I think the important thing is it's theoretical. You potential is at it's highest then but obviously if you train better in your 30s (or later) than you did in your 20s then you'll peak in your 30s.
But in terms of potential to build muscle (so strength, speed, looks) your potential to pack it on is highest through the first half of your 20s so your peak is somewhere around your late twenties/early thirties once you've got accumulative gains going on. From then most will (if judged by averages) loose muscle but fairly slowly due to declining growth hormones, as in a few kg a decade, assuming you continue to train. The decreasing hormones makes it easier to store fat and harder to build muscle so the work to keep where you were when you were 30 gets harder to keep up to the point that eventually almost everyone just can't so they decline
Depends what you mean by fitness - A quick glance at a few different sports shows you how much - gymnasts may well peak in their teens, footballers in their 20s and bodybuilders or weightlifters may well be older when they reach their peak.

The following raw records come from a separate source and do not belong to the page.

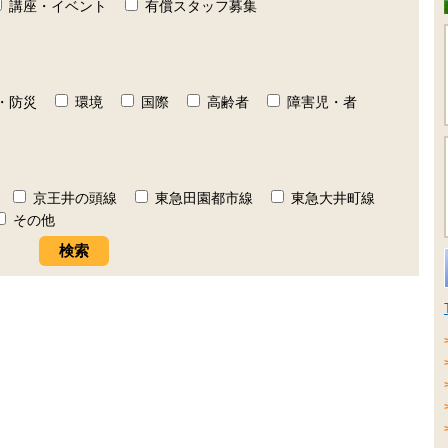
講座・イベント
有償スタッフ募集
・防災
環境
国際
高齢者
障害児・者
京王井の頭線
東急田園都市線
東急大井町線
その他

Men hit their peak muscle mass in their 30s. After that, muscle mass declines. That decreases the body's ability to burn calories. Unfortunately, that inability to burn calories means you could be sporting more spare tires around your waist than the Michelin Man.
I've read multiple times that it's around 30 for men, perhaps late twenties. However, many have said that they've been the 'fittest they've ever been in their life' well into their late thirties, and even into their forties.
Depends what in, for tennis, for example, it's early twenties.
For most it's actually early twenties but when factor in mental factors, it can be a lot older than that as for sports "games" llike football where it's late twenties because positional play and technique come into play.